The summarized statistics for our chosen model are given in the following table
| Estimate | Std. Error | t value | Pr(>|t|) | |
|---|---|---|---|---|
| (Intercept) | -154.0639110 | 47.6720803 | -3.231743 | 0.0013302 |
| TransactionYear | 0.0784862 | 0.0236861 | 3.313599 | 0.0010033 |
| HouseAge | -0.0077758 | 0.0009746 | -7.978716 | 0.0000000 |
| Distance2MRT | -0.0001312 | 0.0000131 | -9.982173 | 0.0000000 |
| NumConvenStores | 0.0323972 | 0.0046514 | 6.965093 | 0.0000000 |
| Region | -0.0886254 | 0.0118679 | -7.467637 | 0.0000000 |
In conclusion, all independent variables, including Region, are statistically significant (P-value < alpha=0.05). TransactionYear and the Number of Convenience Stores variables are positively correlated while all other variables are negatively correlated.
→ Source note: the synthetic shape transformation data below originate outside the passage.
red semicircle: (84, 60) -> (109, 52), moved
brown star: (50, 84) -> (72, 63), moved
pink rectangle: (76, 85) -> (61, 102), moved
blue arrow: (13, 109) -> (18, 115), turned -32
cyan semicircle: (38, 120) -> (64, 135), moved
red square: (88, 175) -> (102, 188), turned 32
In this analysis, we aimed to discover how the five independent variables, transaction year, house age, distance to MRT station, number of convenience stores, and region, affect the price of houses in Taipei, Taiwan. We discovered that all of the variables were significant when predicting the Taipei home prices, some showing a positive correlation while others showing a negative correlation. Specifically, transaction year and number of convenience stores have positive relationships with house price, while house age, distance to MRT station, and region have negative relationships with house price. Using the log-transformed model as our final model for this analysis allowed us to view our distributions less skewed and make simple interpretations. This analysis has granted us insight on the different ways that house prices can be predicted. However, with more research, future analyses could be examined using other variables such as home size, upgrades and updates, interest rates, etc. It would be beneficial to see how new factors may interact to determine the price of a home in Taipei.
## Warning: package 'leaflet' was built under R version 4.1.3
This map shows the locations, using latitude and longitude, of all the houses in Taipei that were sampled. This map helped to create the new Region variable.